Adobe Illustrator is the industry standard vector graphics drawing tool, and it broadly defines the category. It has the usual vector drawing tool features (being able to draw lines, Bezier curves, do joins of line segments, make regular shapes, define stroke and color independently). However, Adobe has gone to great lengths to make sure that it remains the leader of the pack, and Illustrator has a number of unusual features that may not be widely appreciated.
The most useful of those features is that it now shares the same type engine as Adobe InDesign. This gives you much greater control over kerning (you can choose optical versus metric spacing between characters), and the ability to do text flows between boxes with many (but not all) of the same typographical techniques you’re used to from a page layout program. It will, of course, render fonts and can embed them. What it cannot do on its own is package fonts for a print offset house. In general, if you’re sending something with type, it’s still the best practice to select the type objects and convert them to outlines.

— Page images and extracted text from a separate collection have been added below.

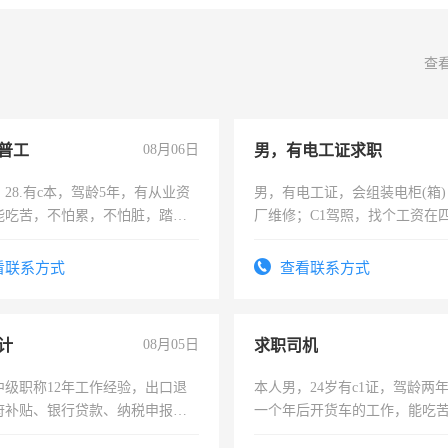
查
普工
08月06日
男，有电工证求职
28.有c本，驾龄5年，有从业资
男，有电工证，会组装电柜(箱
能吃苦，不怕累，不怕脏，踏
厂维修；C1驾照，找个工资在
求稳定工作一份，保险不干
上，枣强县以外需要有住宿，
电话
看联系方式
查看联系方式
计
08月05日
求职司机
中级职称12年工作经验，出口退
本人男，24岁有c1证，驾龄两
府补贴、银行贷款、纳税申报、
一个年后开货车的工作，能吃
公司策划，设建新账，理乱账业
加班。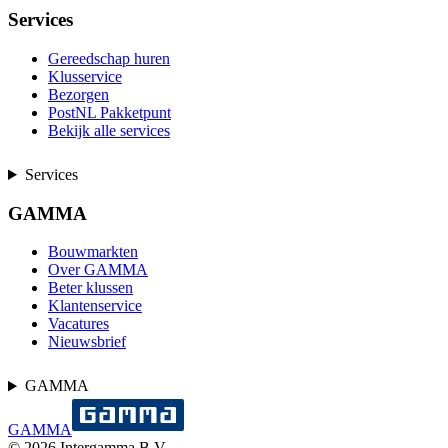
Services
Gereedschap huren
Klusservice
Bezorgen
PostNL Pakketpunt
Bekijk alle services
Services
GAMMA
Bouwmarkten
Over GAMMA
Beter klussen
Klantenservice
Vacatures
Nieuwsbrief
GAMMA
GAMMA
©
2026
Intergamma B.V.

Live Trace replaces (or rather integrates) another product that Adobe used to use called ‘Live Stream’. Live Stream would import a raster image and use gradiations between the colors to create vector objects, which could then be opened within Illustrator. Live Trace combines that functionality into Illustrator itself, though it can be a bit challenging to find in the menu system. When you’ve got the vector objects converted from the raster image, you’ll be able to use Illustrator’s deformation and color tools to modify them like any other object. You may run into memory use images if you don’t flatten the color space on the imported document or tell Illustrator to ignore certain gray scale items. (Much like the Magic Want tool, you need to set the color sensitivity there). Live Trace is a life saver for graphic designers who need to take a scan of a client’s logo and turn it into a scalable vector image. It’s also of some use to photographers who want to use certain poster-style effects, or make a scalable image without getting pixilation blockiness in the final output.
Another seldom used feature is Illustrator’s faux 3-D effects package. (It’s not really a 3-D rendering tool like Lightwave or Maya). This allows you to do very simple 3-D projections within Illustrator by selecting points and line segments and using a 3-D filter. This is a great tool for putting artwork on the front of a box, or deforming artwork over a surface, like a rendered sphere), and still results in a scalable vector image. That being said, this feature is still a memory and CPU hog, it’ll tax even modern computer systems. It’s also not up to doing true dedicated 3-D modeling; for that you’ll want one of the true 3-D software modeling packages out there.
These features can be real life savers for a graphic designer working on a tight deadline, or for someone who needs a limited amount of functionality from something that would otherwise be a dedicated software package. Illustrator is, in many ways, a very flexible and powerful tool, but it can be hard to find all the cool features. Most Illustrator pros know where to look things up to see if Illustrator can do them — in a lot of cases it can.